Qualitative data on the two open-ended questions were explored using thematic analysis. OpenCode 4.03 was utilised to facilitate systematic analysis of the data to saturation using iterative coding (ICT Services and System Development and Department of Epidemiology and Global Health, 2015)
Results
Respondents
A total of 340 patients completed the survey within the study timeframe, giving a 5.3% margin of error. Not all respondents answered all questions, including demographic information. We do not know how many patients were invited to participate, nor how many surveys were distributed. The mean age of responders was 44.8 (16.3). 171 (52.8%, n = 324) were female, and 255 (75.2%, n = 339) were seen in an outpatient setting. The majority, 256 (75.7%, n = 338) had encountered medical students in the past. Summaries of demographic details were similar across the two main catchment areas apart from age. Patients in the Waterford catchment area were significantly older (mean age 47.9 vs 39.0, p < 0.05). Full demographic details are listed in Table 1.
n, number of respondents; SD, standard deviation; t, Student’s t-test; p, p-value; χ2, chi-squared test.
In terms of missing data, this varied from as low as 0.3% (n = 1) for inpatient/outpatient location up to 7.6% (n = 26) for age. For the qualitative analysis, 128 (38%) patients answered the open-ended questions. 75.7% (n = 256) of the respondents had met a medical student in a clinical context. Fig. 1 shows mean Likert scale scores with 95% CI for the twelve questions included in the survey.
Comfort levels towards medical student participation
Patients had positive attitudes towards student participation, but preferred passive participation. 73.3% (n = 249) agreed that they were comfortable with students present. This fell to 60.3% (n = 205) when the student asked questions with another doctor present and fell further to 41.8% (n = 142) when the student asked questions independently.
Regarding comfort levels based on gender of the medical student, there were no major differences. 72.6% (n = 246) agreed that they were comfortable with the presence of a male medical student, which increased slightly to 77.6% (n = 263) if the student was female. 65% (n = 221) agreed that they were comfortable if the medical student appeared very young. Mean scores for the group are listed in the second column in Table 2.
OLR: Ordinal Linear Regression; OR: Odds Ratio.

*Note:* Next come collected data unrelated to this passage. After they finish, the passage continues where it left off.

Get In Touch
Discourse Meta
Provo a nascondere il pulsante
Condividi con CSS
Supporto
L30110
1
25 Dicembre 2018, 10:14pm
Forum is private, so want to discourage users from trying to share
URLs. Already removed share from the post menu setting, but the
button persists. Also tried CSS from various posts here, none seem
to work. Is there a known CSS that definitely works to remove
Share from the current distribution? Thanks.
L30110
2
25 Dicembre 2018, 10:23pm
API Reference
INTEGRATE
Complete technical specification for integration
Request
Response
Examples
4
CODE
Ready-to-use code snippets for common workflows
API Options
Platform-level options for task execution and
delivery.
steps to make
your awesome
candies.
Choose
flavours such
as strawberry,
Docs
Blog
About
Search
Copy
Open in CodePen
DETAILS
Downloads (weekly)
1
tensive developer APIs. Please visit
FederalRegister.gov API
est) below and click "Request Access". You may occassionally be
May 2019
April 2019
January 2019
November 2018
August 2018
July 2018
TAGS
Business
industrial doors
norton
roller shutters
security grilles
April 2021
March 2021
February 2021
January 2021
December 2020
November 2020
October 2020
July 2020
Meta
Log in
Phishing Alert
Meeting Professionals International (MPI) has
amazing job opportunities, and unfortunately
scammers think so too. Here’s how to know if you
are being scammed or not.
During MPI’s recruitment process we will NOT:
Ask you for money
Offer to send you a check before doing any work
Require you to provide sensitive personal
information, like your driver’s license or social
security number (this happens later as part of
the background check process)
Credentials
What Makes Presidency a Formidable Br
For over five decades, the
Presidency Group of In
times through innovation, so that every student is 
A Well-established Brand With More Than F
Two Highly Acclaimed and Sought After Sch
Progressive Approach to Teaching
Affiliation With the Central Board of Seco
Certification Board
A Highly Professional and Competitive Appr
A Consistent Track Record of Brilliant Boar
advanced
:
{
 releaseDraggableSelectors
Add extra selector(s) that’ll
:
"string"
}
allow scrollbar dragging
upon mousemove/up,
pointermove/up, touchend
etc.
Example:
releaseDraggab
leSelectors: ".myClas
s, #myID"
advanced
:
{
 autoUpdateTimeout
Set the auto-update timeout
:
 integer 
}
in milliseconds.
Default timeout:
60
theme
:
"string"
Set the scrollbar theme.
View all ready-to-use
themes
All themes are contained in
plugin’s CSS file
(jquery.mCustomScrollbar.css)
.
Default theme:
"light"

Ordinal logistic regression was used to analyse any differences in reported comfort levels based on patient gender, study site, inpatient vs outpatient location, previous contact with medical students and age in the model. In terms of comfort levels, the analysis showed no effect of patient gender or whether they were an inpatient or outpatient. Older patients, and those from the Waterford study site, reported higher comfort levels with medical students in general. Patients who had previous exposure to medical students also indicated higher comfort levels on some medical student factors, such as comfort levels on meeting a medical student of either gender or who appeared young, see Table 2 for details.

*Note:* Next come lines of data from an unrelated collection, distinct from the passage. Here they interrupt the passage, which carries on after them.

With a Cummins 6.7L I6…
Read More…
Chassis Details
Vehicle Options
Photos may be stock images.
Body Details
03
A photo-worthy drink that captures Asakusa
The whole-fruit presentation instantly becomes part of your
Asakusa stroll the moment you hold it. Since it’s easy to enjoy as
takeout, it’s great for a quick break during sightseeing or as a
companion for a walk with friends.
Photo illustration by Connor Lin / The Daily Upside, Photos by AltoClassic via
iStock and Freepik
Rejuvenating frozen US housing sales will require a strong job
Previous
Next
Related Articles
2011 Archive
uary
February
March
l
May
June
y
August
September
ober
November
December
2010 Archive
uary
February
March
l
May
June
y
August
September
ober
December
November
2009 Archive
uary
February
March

General attitudes towards medical student participation
83.8% (n = 284) of patients agreed that it is important that medical students meet patients. 64.1% (n = 168) agreed that they would choose to attend a teaching hospital over a non-teaching hospital. 47.2% (n = 158) agreed that the presence of medical students improved the quality of care provided to them. A further 37.9% (n = 127) partially agreed with this statement. The mean scores for the group are listed in the second column in Table 3. In the ordinal regression model, there was no impact of patient gender, study site or whether they were an inpatient or outpatient. Older patients were more likely to agree that the presence of medical students would improve the quality of care provided to them. Patients who had previously met medical students were more likely to agree that it is important for medical students to meet patients during their education, see Table 3 for details.

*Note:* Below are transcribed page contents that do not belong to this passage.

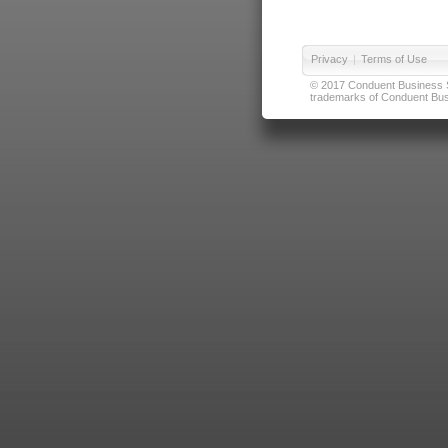
Privacy
|
Terms of Use
© 2017 Conduent Business Ser
trademarks of Conduent Busi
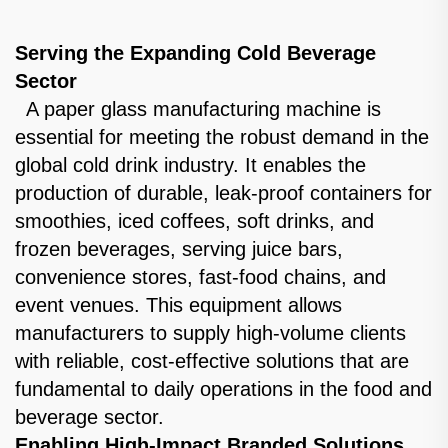
Serving the Expanding Cold Beverage
Sector
A paper glass manufacturing machine is
essential for meeting the robust demand in the
global cold drink industry. It enables the
production of durable, leak-proof containers for
smoothies, iced coffees, soft drinks, and
frozen beverages, serving juice bars,
convenience stores, fast-food chains, and
event venues. This equipment allows
manufacturers to supply high-volume clients
with reliable, cost-effective solutions that are
fundamental to daily operations in the food and
beverage sector.
Enabling High-Impact Branded Solutions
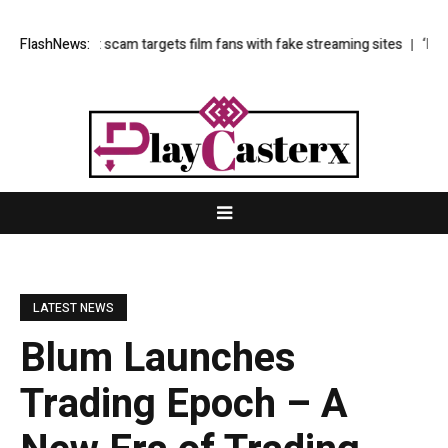
nline’: scam targets film fans with fake streaming sites
FlashNews:
‘I lose all se
LATEST NEWS
Blum Launches
Trading Epoch – A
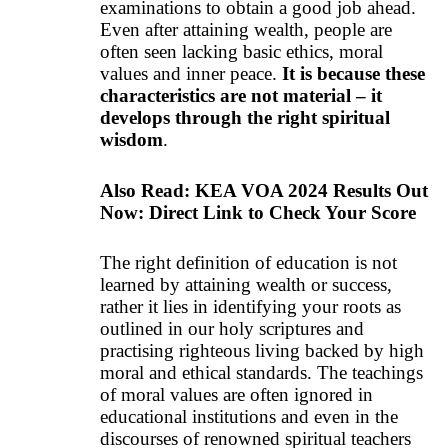
examinations to obtain a good job ahead.
Even after attaining wealth, people are
often seen lacking basic ethics, moral
values and inner peace.
It is because these
characteristics are not material – it
develops through the right spiritual
wisdom
.
Also Read:
KEA VOA 2024 Results Out
Now: Direct Link to Check Your Score
The right definition of education is not
learned by attaining wealth or success,
rather it lies in identifying your roots as
outlined in our holy scriptures and
practising righteous living backed by high
moral and ethical standards. The teachings
of moral values are often ignored in
educational institutions and even in the
discourses of renowned spiritual teachers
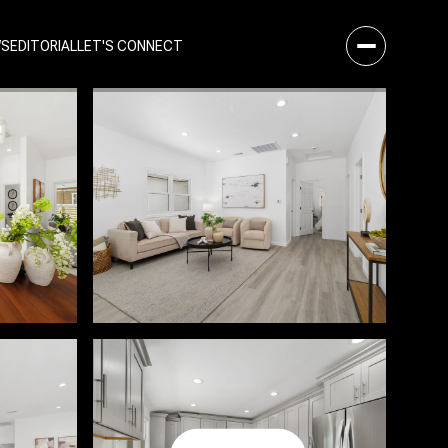
WS
EDITORIAL
LET'S CONNECT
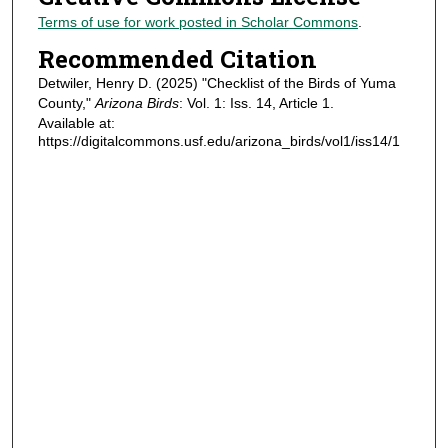
Terms of use for work posted in Scholar Commons
.
Recommended Citation
Detwiler, Henry D. (2025) "Checklist of the Birds of Yuma
County,"
Arizona Birds
: Vol. 1: Iss. 14, Article 1.
Available at:
https://digitalcommons.usf.edu/arizona_birds/vol1/iss14/1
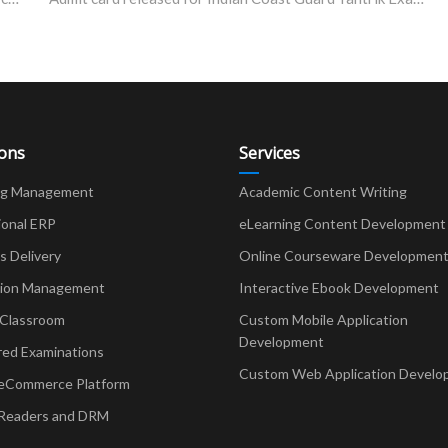
ions
Services
ng Management
Academic Content Writing
ional ERP
eLearning Content Development
Delivery
Online Courseware Developmen
ion Management
Interactive Ebook Development
 Classroom
Custom Mobile Application
Development
red Examinations
Custom Web Application Develo
eCommerce Platform
Readers and DRM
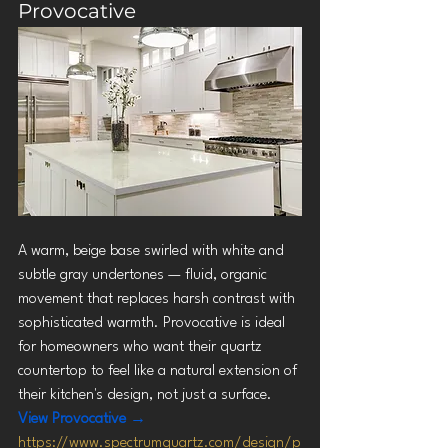
Provocative
A warm, beige base swirled with white and 
subtle gray undertones — fluid, organic 
movement that replaces harsh contrast with 
sophisticated warmth. Provocative is ideal 
for homeowners who want their quartz 
countertop to feel like a natural extension of 
their kitchen's design, not just a surface.
View Provocative →
https://www.spectrumquartz.com/design/p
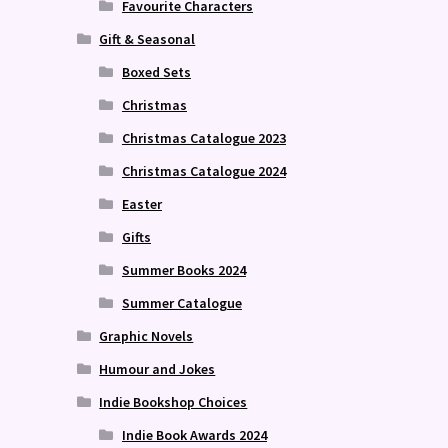
Favourite Characters
Gift & Seasonal
Boxed Sets
Christmas
Christmas Catalogue 2023
Christmas Catalogue 2024
Easter
Gifts
Summer Books 2024
Summer Catalogue
Graphic Novels
Humour and Jokes
Indie Bookshop Choices
Indie Book Awards 2024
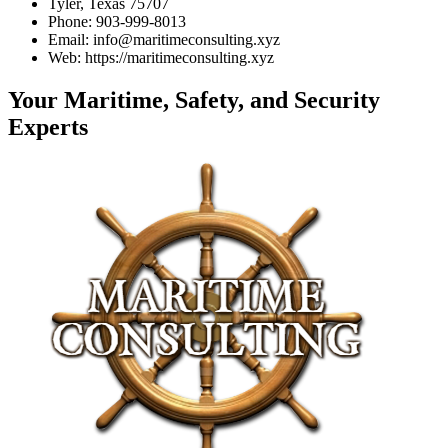
Tyler, Texas 75707
Phone: 903-999-8013
Email: info@maritimeconsulting.xyz
Web: https://maritimeconsulting.xyz
Your Maritime, Safety, and Security
Experts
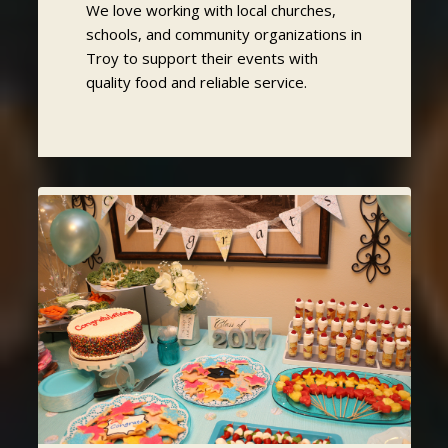
We love working with local churches,
schools, and community organizations in
Troy to support their events with
quality food and reliable service.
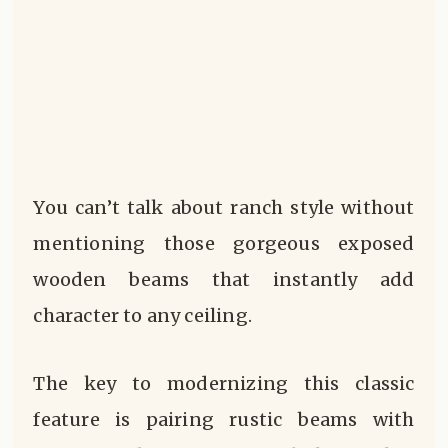
You can’t talk about ranch style without
mentioning those gorgeous exposed
wooden beams that instantly add
character to any ceiling.
The key to modernizing this classic
feature is pairing rustic beams with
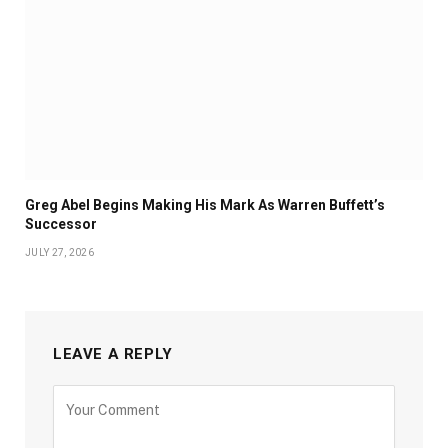
Greg Abel Begins Making His Mark As Warren Buffett’s
Successor
JULY 27, 2026
LEAVE A REPLY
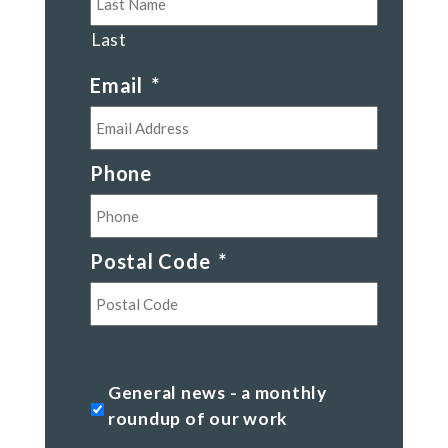
Last
Email
*
Phone
Postal Code
*
Postal
Code
General
General news - a monthly
news
roundup of our work
-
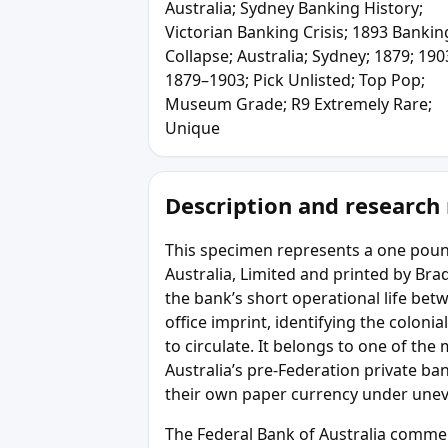
Australia; Sydney Banking History;
Victorian Banking Crisis; 1893 Bankin
Collapse; Australia; Sydney; 1879; 190
1879–1903; Pick Unlisted; Top Pop;
Museum Grade; R9 Extremely Rare;
Unique
Description and research
This specimen represents a one poun
Australia, Limited and printed by B
the bank’s short operational life be
office imprint, identifying the coloni
to circulate. It belongs to one of th
Australia’s pre-Federation private b
their own paper currency under uneve
The Federal Bank of Australia comm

OLR: Ordinal Linear Regression; OR: Odds Ratio.
Experience of consent and meeting medical students
A total of 256 patients had met medical students previously. 68.5% (n = 180) reported they agreed that they had enjoyed their experiences of meeting medical students. A further 24.7% (n = 65) partially agreed. 63.7% (n = 163) agreed that they had been asked for their consent prior to meeting the medical student. 21.9% (n = 56) indicated they partially agreed with this. 39.3% (n = 100) agreed that they were given sufficient information about the medical student prior to meeting them. 37.8% (n = 96) partially agreed. 14.2% (n = 36) indicated they strongly disagreed with this statement. In the ordinal regression model, there was no effect of patient gender or whether they were an inpatient or outpatient. Older patients were more likely to report that they had enjoyed their experiences of meeting student during their care. Regarding consent, the only significant finding was patients in the Waterford study site being more likely to report that they were given sufficient information about the student before meeting them (Table 4).
OLR: Ordinal Linear Regression; OR: Odds Ratio.
Qualitative analysis
Data from responses to open-ended questions were analysed together using qualitative content analysis, aided by coding software. Three main themes were identified: information about involvement, conditions during involvement and impact of involvement.
Information about involvement
One of the primary aspects of this theme was patients’ need for advance knowledge of the proposed interaction with the student before presenting. ‘Would prefer to be informed before I go in for appointment that student is present rather than finding out when I arrive in for appointment’.
Pressure of student presence was identified as an issue for information giving and confidentiality. ‘Before sensitive questions ask the student to leave then check with the patient if they feel comfortable with them during questioning’. Patients also identified the need for consent to be obtained without the student present. ‘Being asked without the student present’.
Patients wanted more detailed information about the student’s level of training and previous experience. ‘I would feel more comfortable if they were further on in their training and are more experienced’. Student identity was seen as relevant, to ensure no previous personal relationship. ‘I wouldn’t mind the student as long as I didn’t know them’.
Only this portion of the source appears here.